Ta strona została uwierzytelniona.

Należy jednak przenosiny te uskutecznić dziś, natychmiast, inaczéj za życie choréj zaręczyć nie mogę.
W chwilę potem pani Adela naradzała się z mężem w kątku bawialni.
— Cóż robić? mówiła, trzeba to uczynić!
— Trzeba! powtórzył pan Fabian, z wyrazem gorącego, lecz bezsilnego żalu.
— I bez tego przecież nie moglibyśmy trzymać jéj u siebie długo, léczyć i pielęgnować. Nie mamy potemu środków.
— Nie mamy! westchnął Łozowicz.
— Ale jakże tu zrobić? deszcz pada... trzebaby karety chyba, aby ją przewieźć...
— Tak, karety...
— Zkądże ją wziąć?
— Nająć duszko!
— O, ja wiem! tybyś dla całego świata karéty najmował, aby go niemi wozić! A czy masz choć złotówkę przy duszy?
— Mam duszko, kilka rubli, które wczoraj za lekcye mi dano.
Pani Adela patrzyła w ziemię i przygryzała usta. Blizki wybuch irytacyi dawał się już spostrzegać na jéj twarzy.
— Kilka rubli! zaczęła, wielki majątek, doprawdy! A nam to się one niby nie przydadzą, te twoje kilka rubli!

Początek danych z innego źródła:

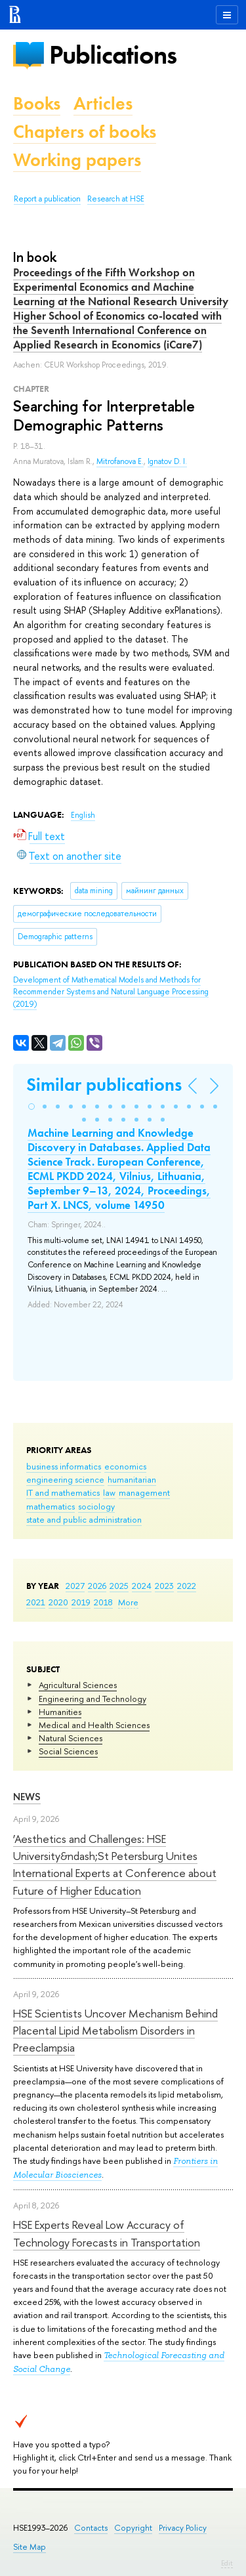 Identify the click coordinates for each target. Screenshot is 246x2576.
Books (36, 103)
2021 (35, 1602)
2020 (58, 1602)
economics (125, 1466)
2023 (164, 1586)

Ludce nowych bucików trzeba. Apolek rękawiczek nie ma, drzewo na opał także kupować przyjdzie... Ale czy ty myślisz kiedy o potrzebach żony i dzieci? czy ty o nie dbasz?... No! dokończyła, idź, najmij karetę, ażeby tu za dwie godziny najdaléj była!